> _Provided records_
■ ■ ■ ■ ■ ■ ■

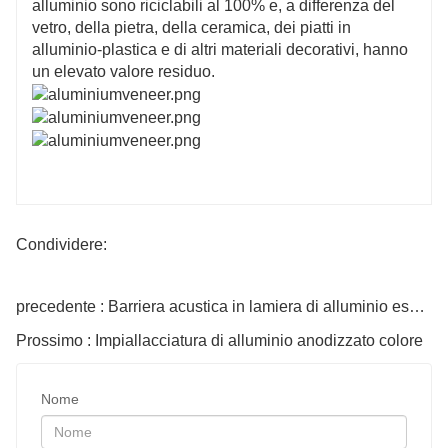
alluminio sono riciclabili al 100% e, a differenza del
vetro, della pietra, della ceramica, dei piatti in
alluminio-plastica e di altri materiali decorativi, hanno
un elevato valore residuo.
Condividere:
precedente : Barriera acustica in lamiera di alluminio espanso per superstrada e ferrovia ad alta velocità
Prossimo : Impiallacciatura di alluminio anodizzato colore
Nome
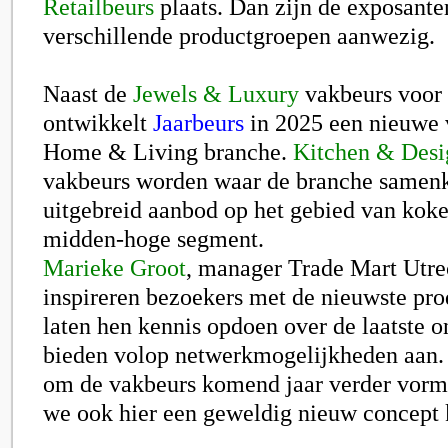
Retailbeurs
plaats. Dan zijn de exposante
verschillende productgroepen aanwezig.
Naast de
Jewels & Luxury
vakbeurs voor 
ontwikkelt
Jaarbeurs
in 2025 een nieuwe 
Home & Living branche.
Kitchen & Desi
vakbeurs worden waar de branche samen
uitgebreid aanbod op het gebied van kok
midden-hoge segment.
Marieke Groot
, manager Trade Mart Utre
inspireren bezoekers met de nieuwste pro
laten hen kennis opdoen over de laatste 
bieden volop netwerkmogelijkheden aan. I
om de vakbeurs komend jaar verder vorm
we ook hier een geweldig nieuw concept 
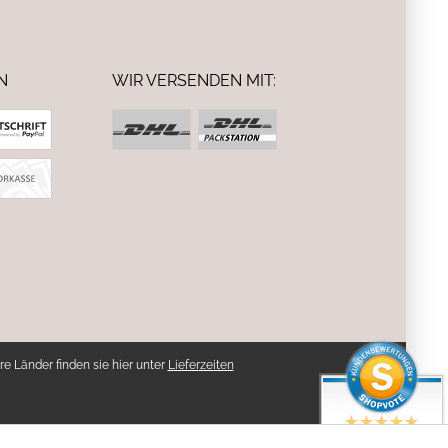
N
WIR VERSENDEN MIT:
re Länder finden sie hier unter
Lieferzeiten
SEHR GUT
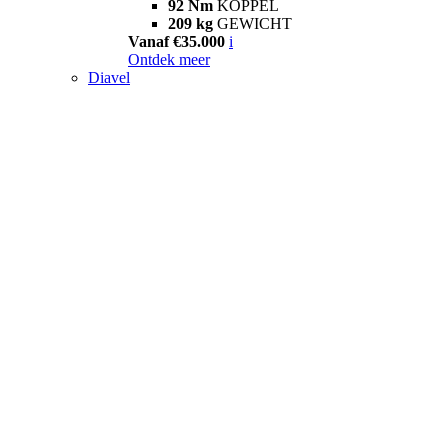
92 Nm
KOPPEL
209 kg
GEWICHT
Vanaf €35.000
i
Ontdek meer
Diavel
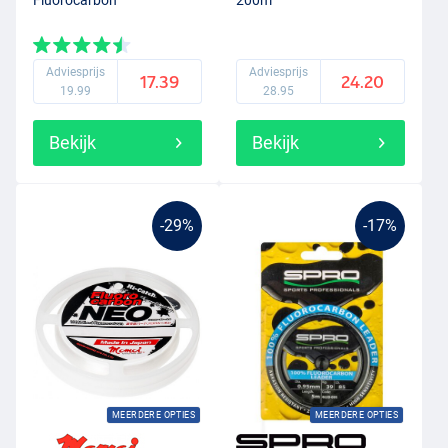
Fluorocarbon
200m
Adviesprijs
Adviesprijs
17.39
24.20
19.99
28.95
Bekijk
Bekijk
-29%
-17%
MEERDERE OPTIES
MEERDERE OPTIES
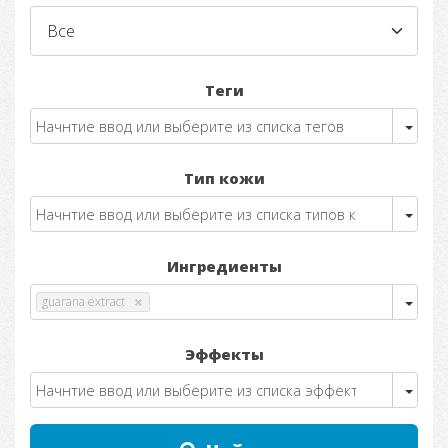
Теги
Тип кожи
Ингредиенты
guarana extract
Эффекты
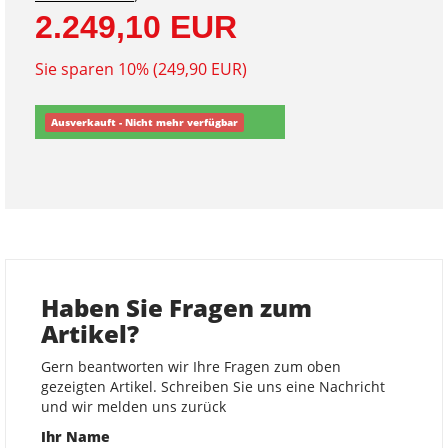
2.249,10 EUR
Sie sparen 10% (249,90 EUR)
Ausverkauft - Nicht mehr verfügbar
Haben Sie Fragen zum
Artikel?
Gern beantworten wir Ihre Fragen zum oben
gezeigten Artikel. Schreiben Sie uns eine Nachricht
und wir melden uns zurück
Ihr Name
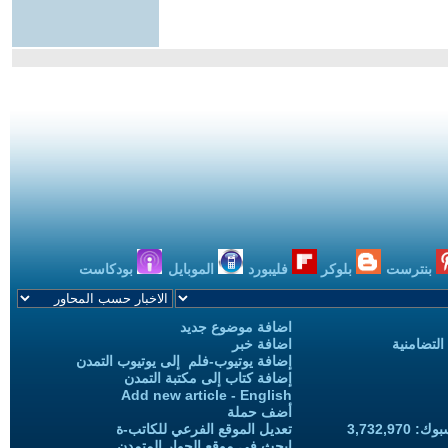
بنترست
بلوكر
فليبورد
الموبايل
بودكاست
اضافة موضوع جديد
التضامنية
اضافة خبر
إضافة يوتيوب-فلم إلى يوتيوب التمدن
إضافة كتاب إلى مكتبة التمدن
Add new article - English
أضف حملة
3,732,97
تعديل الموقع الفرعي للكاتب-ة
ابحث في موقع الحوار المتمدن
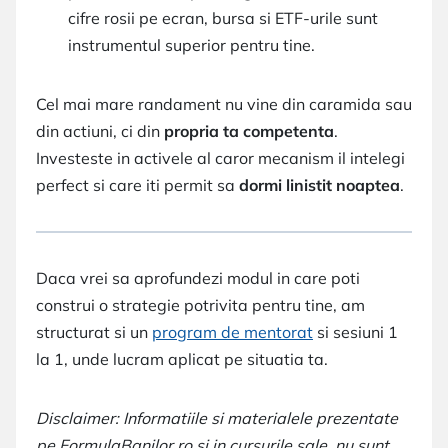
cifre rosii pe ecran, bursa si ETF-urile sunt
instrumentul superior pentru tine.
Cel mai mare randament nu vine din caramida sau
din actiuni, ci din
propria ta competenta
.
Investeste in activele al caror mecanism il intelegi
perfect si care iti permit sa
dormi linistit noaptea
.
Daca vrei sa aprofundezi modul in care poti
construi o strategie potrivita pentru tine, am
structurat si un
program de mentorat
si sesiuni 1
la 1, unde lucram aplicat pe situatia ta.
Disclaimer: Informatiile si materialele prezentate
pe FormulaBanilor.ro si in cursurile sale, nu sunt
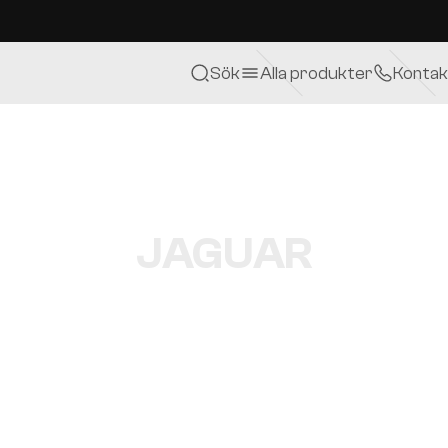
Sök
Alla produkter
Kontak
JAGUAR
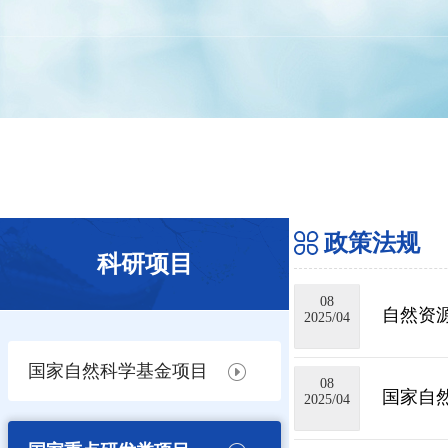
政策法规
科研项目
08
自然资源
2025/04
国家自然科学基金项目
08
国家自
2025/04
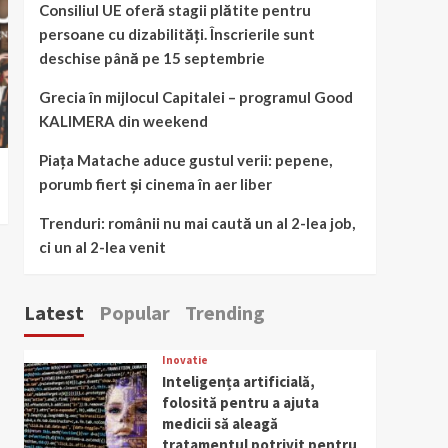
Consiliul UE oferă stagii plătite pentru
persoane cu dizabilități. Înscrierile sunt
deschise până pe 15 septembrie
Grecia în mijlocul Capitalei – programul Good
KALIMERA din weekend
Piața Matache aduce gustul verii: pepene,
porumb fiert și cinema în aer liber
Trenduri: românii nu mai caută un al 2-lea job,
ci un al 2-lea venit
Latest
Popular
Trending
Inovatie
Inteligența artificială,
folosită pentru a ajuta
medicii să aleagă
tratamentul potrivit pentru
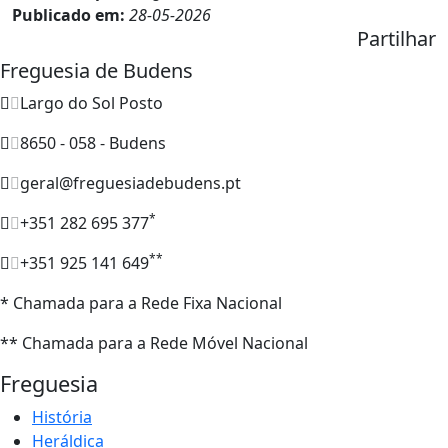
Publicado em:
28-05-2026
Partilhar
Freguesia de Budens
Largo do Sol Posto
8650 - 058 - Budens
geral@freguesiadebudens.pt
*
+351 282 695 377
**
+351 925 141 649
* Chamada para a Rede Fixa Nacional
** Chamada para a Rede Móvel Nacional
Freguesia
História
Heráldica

■ ■ ■ ■ ■ ■ ■

> _Assigned task_
Working from the data above, repeat exactly, and only, the lines that begin at the line containing "re Länder finden sie hier unter" and stop after the line containing "Rede Fixa Nacional"; pictures are not copied.

> _Output of the exercise_
re Länder finden sie hier unter
Lieferzeiten
SEHR GUT
92 Nm
KOPPEL
209 kg
GEWICHT
Vanaf €35.000
i
Ontdek meer
Diavel
Fluorocarbon
200m
Adviesprijs
Adviesprijs
17.39
24.20
19.99
28.95
Bekijk
Bekijk
-29%
-17%
MEERDERE OPTIES
MEERDERE OPTIES
Теги
Тип кожи
Ингредиенты
guarana extract
Эффекты
2.249,10 EUR
Sie sparen 10% (249,90 EUR)
Ausverkauft - Nicht mehr verfügbar
Haben Sie Fragen zum
Artikel?
Gern beantworten wir Ihre Fragen zum oben
gezeigten Artikel. Schreiben Sie uns eine Nachricht
und wir melden uns zurück
Ihr Name
بنترست
بلوكر
فليبورد
الموبايل
بودكاست
اضافة موضوع جديد
التضامنية
اضافة خبر
إضافة يوتيوب-فلم إلى يوتيوب التمدن
إضافة كتاب إلى مكتبة التمدن
Add new article - English
أضف حملة
3,732,97
تعديل الموقع الفرعي للكاتب-ة
ابحث في موقع الحوار المتمدن
cifre rosii pe ecran, bursa si ETF-urile sunt
instrumentul superior pentru tine.
Cel mai mare randament nu vine din caramida sau
din actiuni, ci din
propria ta competenta
.
Investeste in activele al caror mecanism il intelegi
perfect si care iti permit sa
dormi linistit noaptea
.
Daca vrei sa aprofundezi modul in care poti
construi o strategie potrivita pentru tine, am
structurat si un
program de mentorat
si sesiuni 1
la 1, unde lucram aplicat pe situatia ta.
Disclaimer: Informatiile si materialele prezentate
pe FormulaBanilor.ro si in cursurile sale, nu sunt
Sök
Alla produkter
Kontak
JAGUAR
政策法规
科研项目
08
自然资源
2025/04
国家自然科学基金项目
08
国家自
2025/04
Consiliul UE oferă stagii plătite pentru
persoane cu dizabilități. Înscrierile sunt
deschise până pe 15 septembrie
Grecia în mijlocul Capitalei – programul Good
KALIMERA din weekend
Piața Matache aduce gustul verii: pepene,
porumb fiert și cinema în aer liber
Trenduri: românii nu mai caută un al 2-lea job,
ci un al 2-lea venit
Latest
Popular
Trending
Inovatie
Inteligența artificială,
folosită pentru a ajuta
medicii să aleagă
tratamentul potrivit pentru
Publicado em:
28-05-2026
Partilhar
Freguesia de Budens
Largo do Sol Posto
8650 - 058 - Budens
geral@freguesiadebudens.pt
*
+351 282 695 377
**
+351 925 141 649
* Chamada para a Rede Fixa Nacional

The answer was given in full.